Max said he didn’t feel the hit from Lando - would be interesting to know if that was true or stirring up trouble for McLaren, by suggesting that touch was inconsequential. It did seem like light contact & for sure in the race Oscar would not have known it preceded Lando coming across into him. Ultimately Lando’s actions led to contact with his teammate so if you take Ted’s statement of the rules as being “don’t hit each other”, then that logically leads to them being broken in this incident and the pre agreed remediation not being applied. There is maybe mitigation, that the contact with Oscar is a secondary effect, but I think maybe more important is the fact that the only reason Lando has gone deep and hit Verstappen is to attempt to pass Oscar i.e. so he’s made contact with his teammate whilst attempting (succeeding) in passing him.

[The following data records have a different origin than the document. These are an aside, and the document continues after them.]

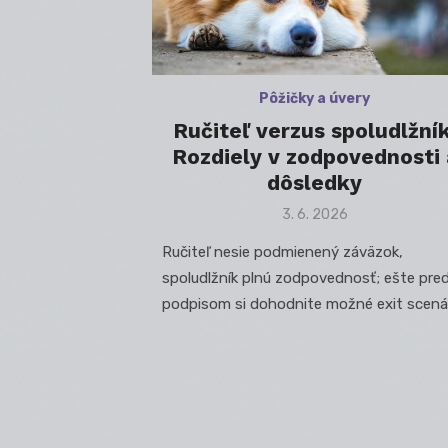
Pôžičky a úvery
Ručiteľ verzus spoludlžník
Rozdiely v zodpovednosti 
dôsledky
Posted
3. 6. 2026
on
Ručiteľ nesie podmienený záväzok,
spoludlžník plnú zodpovednosť; ešte pre
podpisom si dohodnite možné exit scená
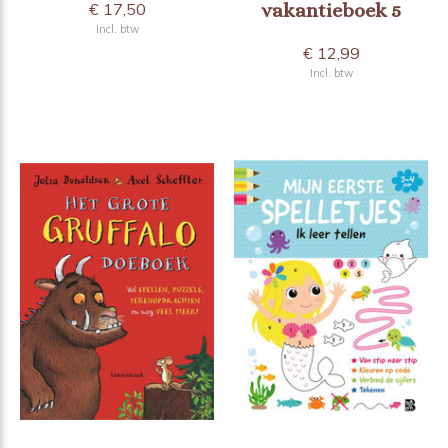
€ 17,50
vakantieboek 5
Incl. btw
€ 12,99
Incl. btw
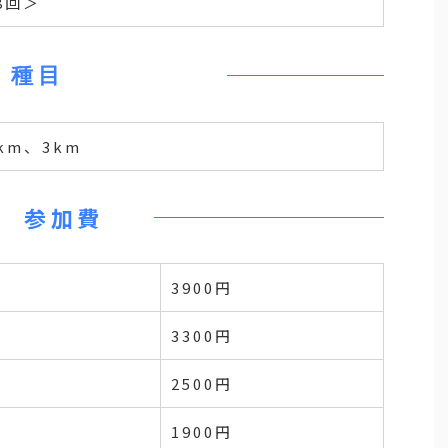
8回＞
種目
km、3km
参加費
3900円
3300円
2500円
1900円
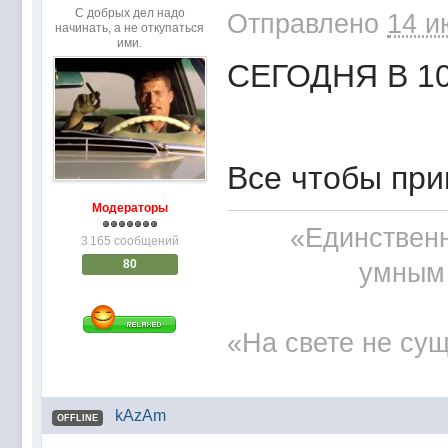
С добрых дел надо
Отправлено
14 и
начинать, а не откупаться
ими.
СЕГОДНЯ В 10 игра
Все чтобы при
Модераторы
«Единственн
3 165 сообщений
80
умным 
«На свете не сущ
kAzAm
OFFLINE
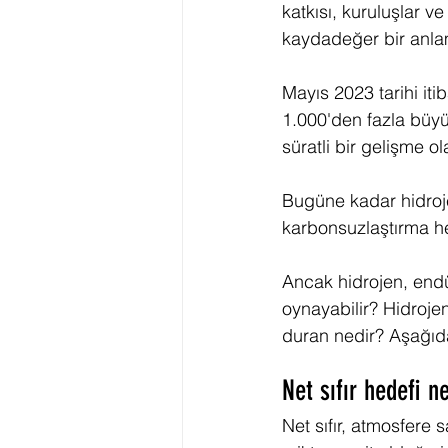
katkısı, kuruluşlar ve
kaydadeğer bir anla
Mayıs 2023 tarihi iti
1.000'den fazla büyü
süratli bir gelişme ol
Bugüne kadar hidroje
karbonsuzlaştırma he
Ancak hidrojen, endüs
oynayabilir? Hidroje
duran nedir? Aşağıda
Net sıfır hedefi n
Net sıfır, atmosfere 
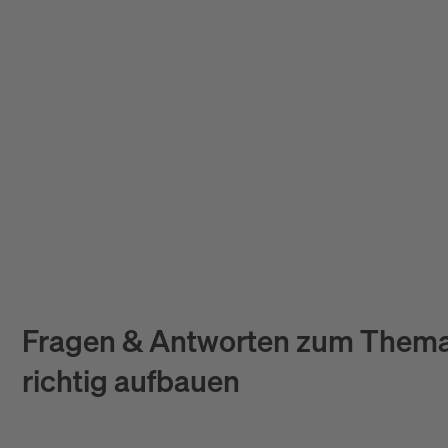
Enterprise / Plattform
CRM-Integration, Mehrsprachi
Strukturen
Fragen & Antworten zum Thema
richtig aufbauen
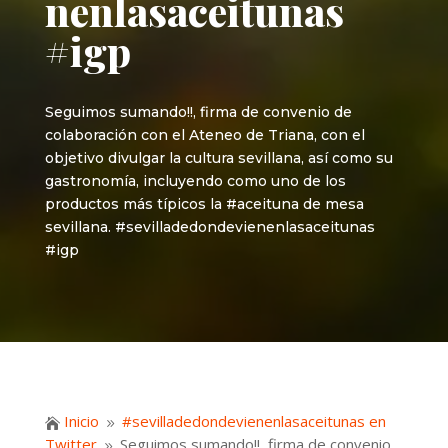
nenlasaceitunas
#igp
Seguimos sumando!!, firma de convenio de
colaboración con el Ateneo de Triana, con el
objetivo divulgar la cultura sevillana, así como su
gastronomía, incluyendo como uno de los
productos más típicos la #aceituna de mesa
sevillana. #sevilladedondevienenlasaceitunas
#igp
Inicio
#sevilladedondevienenlasaceitunas en

9
Twitter
Seguimos sumando!!, firma de convenio
9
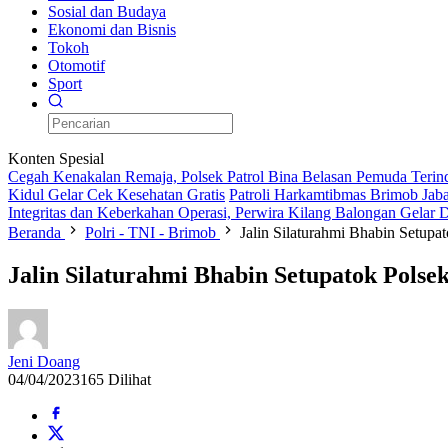
Sosial dan Budaya
Ekonomi dan Bisnis
Tokoh
Otomotif
Sport
Konten Spesial
Cegah Kenakalan Remaja, Polsek Patrol Bina Belasan Pemuda Terin
Kidul Gelar Cek Kesehatan Gratis
Patroli Harkamtibmas Brimob Jaba
Integritas dan Keberkahan Operasi, Perwira Kilang Balongan Gelar
Beranda
Polri - TNI - Brimob
Jalin Silaturahmi Bhabin Setup
Jalin Silaturahmi Bhabin Setupatok Pols
Jeni Doang
04/04/2023
165 Dilihat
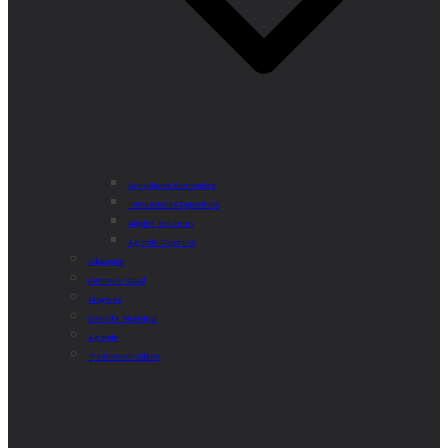
Actividades Semanales
Instalaciones Deportivas
Alquiler Bicicletas
Agenda Deportiva
Educación
Centro de Salud
Mayores
Comedor Municipal
Agenda
Préstamo de Libros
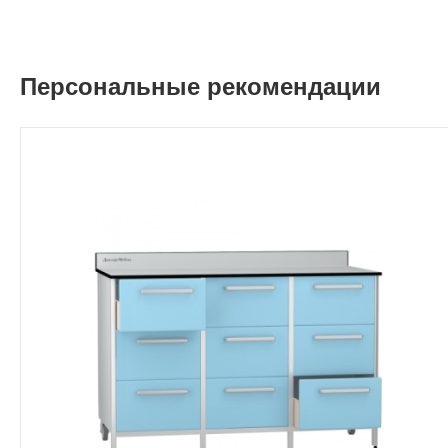
Персональные рекомендации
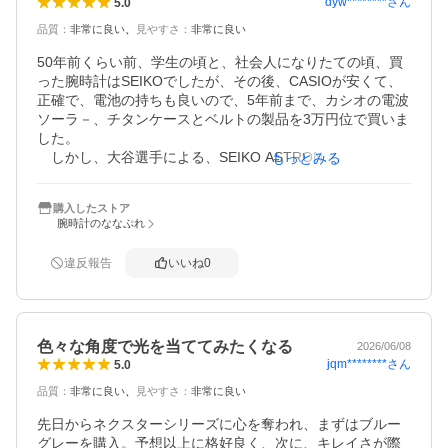
dyw********
さん
5.0
品質
：
非常に良い
見やすさ
：
非常に良い
50年前くらい前、学生の頃と、社会人になりたての頃、買
った腕時計はSEIKOでしたが、その後、CASIOが安くて、
正確で、電池の持ちも良いので、5年前まで、カシオの電波
ソーラ－、チタンケースとベルトの製品を3万円位で買いま
した。

　しかし、大谷選手による、SEIKO ASTRON の CM が、
もっとみる
流れていたので興味が出て、ASTRONの機種を比べて、濃
紺の下地に、金色の縁取りのデザインが良さそうだったの
購入したストア
で、この機種を購入した。現物が届いて、思っていた通り
腕時計のななぷれ
のデザインと視認性が良い事等で気に入っています。

　前述のCASIOと比較して、質の良さも感じられて、大変
違反報告
いいね
0
満足しています。

　あと、ベルトの調整で、３駒縮めました。自分でやった
経験が何度かあったので、出来ると思ったが、これは難し
そうだったので、近所に有ったSEIKO系列の時計店で調整
色々な角度で光を当ててみたくなる
して貰いました。

2026/06/08
jqm********
さん
5.0
品質
：
非常に良い
見やすさ
：
非常に良い
先日からネクスターシリーズに心を奪われ、まずはブルー
グレーを購入。予想以上に格好良く、次に、キレイさが際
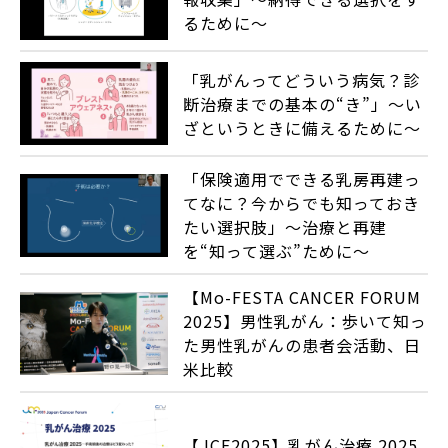
るために～
「乳がんってどういう病気？診
断治療までの基本の“き”」～い
ざというときに備えるために～
「保険適用でできる乳房再建っ
てなに？今からでも知っておき
たい選択肢」～治療と再建
を“知って選ぶ”ために～
【Mo-FESTA CANCER FORUM
2025】男性乳がん：歩いて知っ
た男性乳がんの患者会活動、日
米比較
【JCF2025】乳がん治療 2025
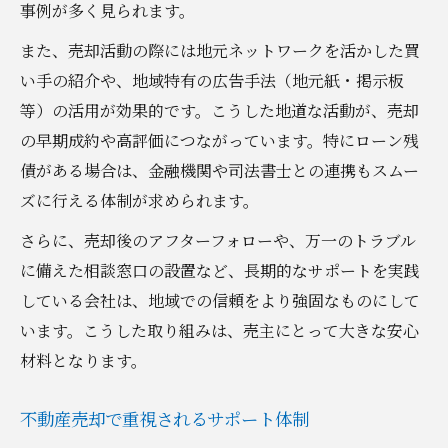
事例が多く見られます。
また、売却活動の際には地元ネットワークを活かした買
い手の紹介や、地域特有の広告手法（地元紙・掲示板
等）の活用が効果的です。こうした地道な活動が、売却
の早期成約や高評価につながっています。特にローン残
債がある場合は、金融機関や司法書士との連携もスムー
ズに行える体制が求められます。
さらに、売却後のアフターフォローや、万一のトラブル
に備えた相談窓口の設置など、長期的なサポートを実践
している会社は、地域での信頼をより強固なものにして
います。こうした取り組みは、売主にとって大きな安心
材料となります。
不動産売却で重視されるサポート体制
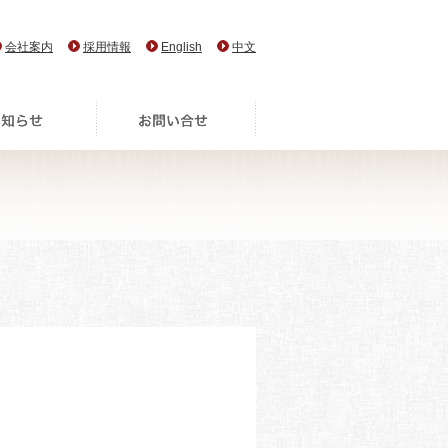
会社案内
採用情報
English
中文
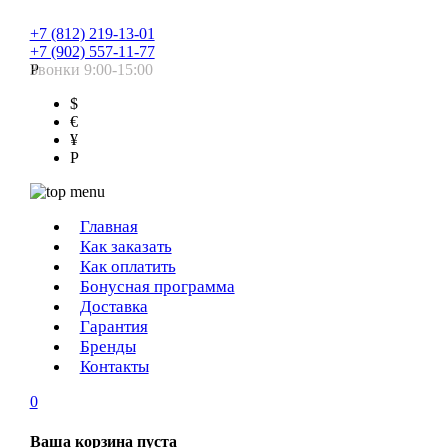
+7 (812) 219-13-01
+7 (902) 557-11-77
Звонки 9:00-15:00
Р
$
€
¥
Р
Главная
Как заказать
Как оплатить
Бонусная программа
Доставка
Гарантия
Бренды
Контакты
0
Ваша корзина пуста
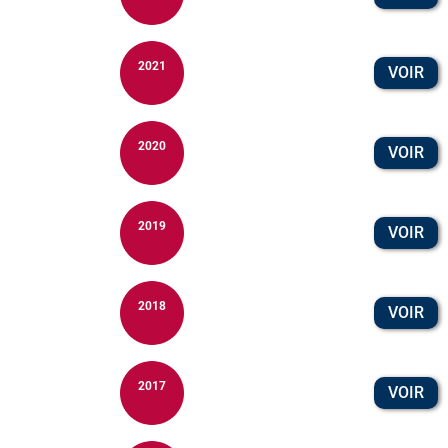
2021
VOIR
2020
VOIR
2019
VOIR
2018
VOIR
2017
VOIR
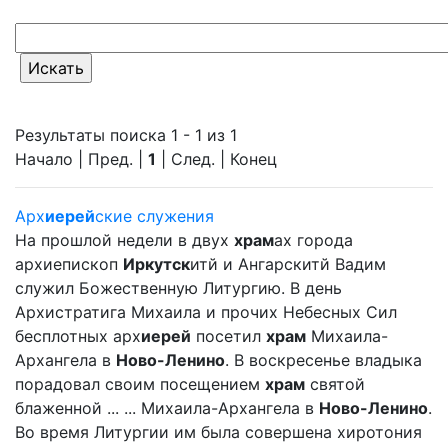
Результаты поиска 1 - 1 из 1
Начало | Пред. |
1
| След. | Конец
Арх
иерей
ские служения
На прошлой недели в двух
храм
ах города
архиепископ
Иркутск
итй и Ангарскитй Вадим
служил Божественную Литургию. В день
Архистратига Михаила и прочих Небесных Сил
бесплотных арх
иерей
посетил
храм
Михаила-
Архангела в
Ново-Ленино
. В воскресенье владыка
порадовал своим посещением
храм
святой
блаженной ... ... Михаила-Архангела в
Ново-Ленино
.
Во время Литургии им была совершена хиротония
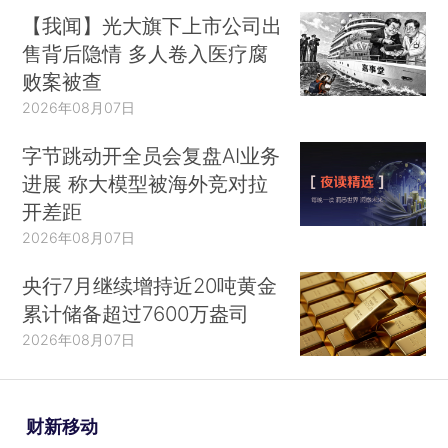
【我闻】光大旗下上市公司出
售背后隐情 多人卷入医疗腐
败案被查
2026年08月07日
字节跳动开全员会复盘AI业务
进展 称大模型被海外竞对拉
开差距
2026年08月07日
央行7月继续增持近20吨黄金
累计储备超过7600万盎司
2026年08月07日
财新移动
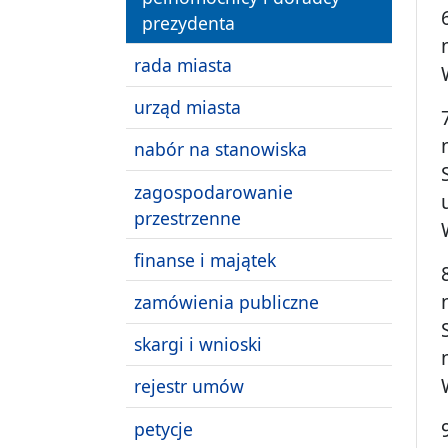
prezydenta
rada miasta
urząd miasta
nabór na stanowiska
zagospodarowanie
przestrzenne
finanse i majątek
zamówienia publiczne
skargi i wnioski
rejestr umów
petycje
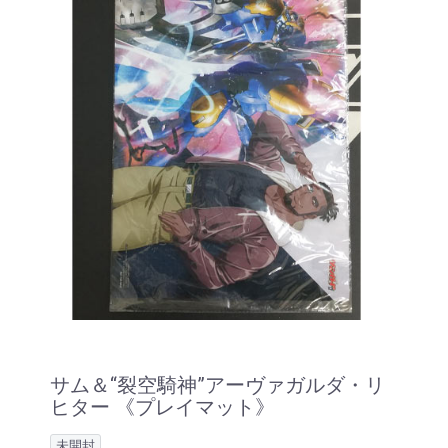
サム＆“裂空騎神”アーヴァガルダ・リ
ヒター 《プレイマット》
未開封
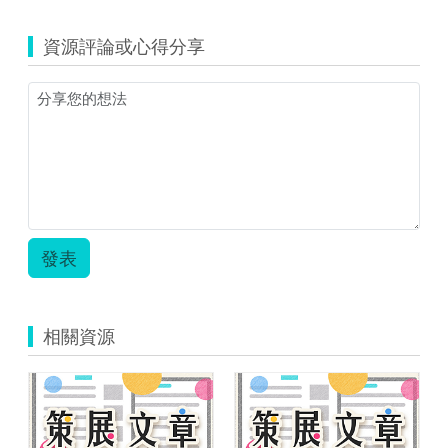
資源評論或心得分享
發表
相關資源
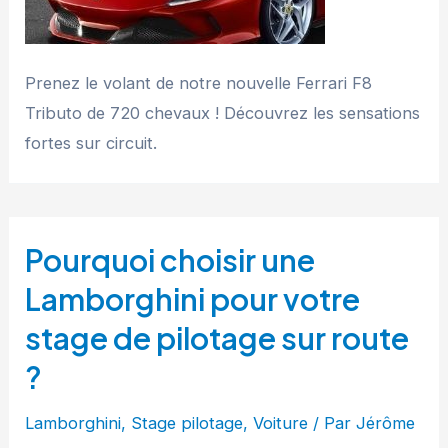
Prenez le volant de notre nouvelle Ferrari F8
Tributo de 720 chevaux ! Découvrez les sensations
fortes sur circuit.
Pourquoi choisir une
Lamborghini pour votre
stage de pilotage sur route
?
Lamborghini
,
Stage pilotage
,
Voiture
/ Par
Jérôme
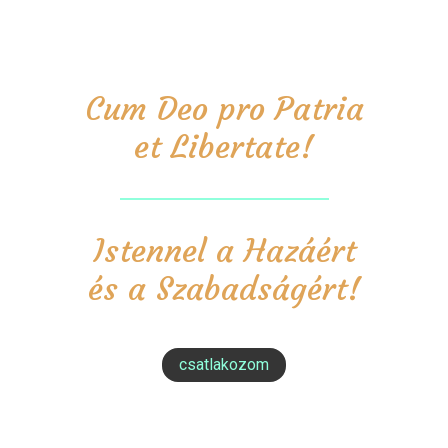
Cum Deo pro Patria
et Libertate!
Istennel a Hazáért
és a Szabadságért!
csatlakozom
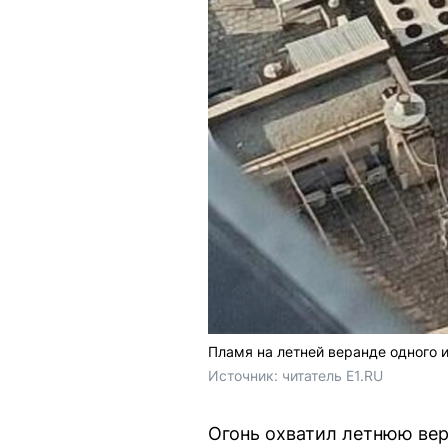
Пламя на летней веранде одного 
Источник: 
читатель E1.RU
Огонь охватил летнюю вер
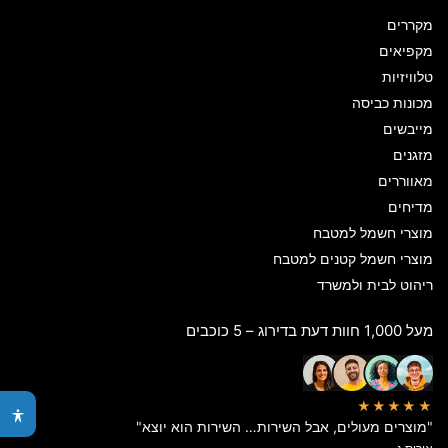
מקררים
מקפיאים
טלוויזיות
מכונות כביסה
מייבשים
מזגנים
מאווררים
מדיחים
מוצרי חשמל למטבח
מוצרי חשמל קטנים למטבח
ריהוט לבית ולמשרד
מעל 1,000 חוות דעת בדירוג – 5 כוכבים
★★★★★
"מוצרים מעולים, אבל השירות… השירות הוא יוצא"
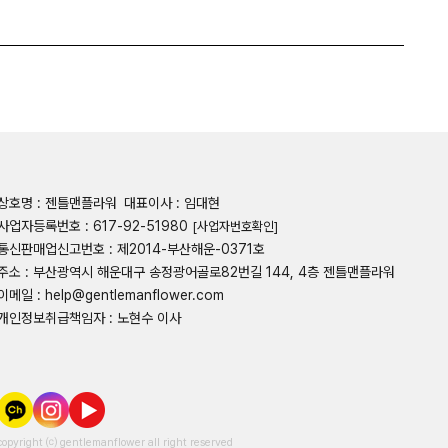
상호명 : 젠틀맨플라워
대표이사 : 임대현
사업자등록번호 : 617-92-51980
[사업자번호확인]
통신판매업신고번호 : 제2014-부산해운-0371호
주소 : 부산광역시 해운대구 송정광어골로82번길 144, 4층 젠틀맨플라워
이메일 : help@gentlemanflower.com
개인정보취급책임자 : 노현수 이사
copyright ⒞ gentlemanflower all right reserved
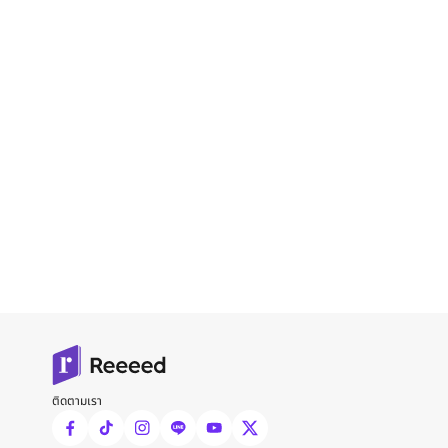
ติดตามเรา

If you imagine he’d bounced off a kerb doing the same, I think we’d all expect McLaren to think that wasn’t on? We also have the context that Oscar has been warned off fighting Norris three times this year, despite not making contact with Norris once. Ultimately I think what we’re seeing here is that while McLaren and the drivers have discussed and accepted outcomes this far, I don’t think - especially in Oscar’s case, as he’s been the one losing out - they’ve all agreed on the outcomes. As such things are now starting to fester.
Lando's wing plate was damaged. It all boils down to this is racing, not a gentleman's club. Oscar has the advantage, he is in the lead. Lando would be much closer if he hadn't made that stupid move in Canada. I don't think any world champion can claim to be a gentleman when the lights go out. And yes, Verstappen knows how to wind his opponents up. The fight is on and we shall be entertained for once, hopefully.
I think this is the key point - McLaren have made it a gentleman’s club by overlaying their own private rules on top of the normal racing rules. Ted’s point is that they seem to be selectively applying them as he understands them. If they’d swapped the positions it would have been controversial, I’m glad they didn’t, but I’m equally unhappy they did intervene in Monza over the botched stop - I want to live in the world where it is just racing. Personally I don’t believe that McLaren are truly favouring Norris in the sense of actively doing things to try and ensure he wins, it’s more that the consequences of McLaren trying to do the right thing have universally favoured him (in 2025). If you’re viewing that from a balanced or pro-Oscar perspective, there’s an inevitable level of disquiet that the books won’t balance by the end of this year and that may prove decisive.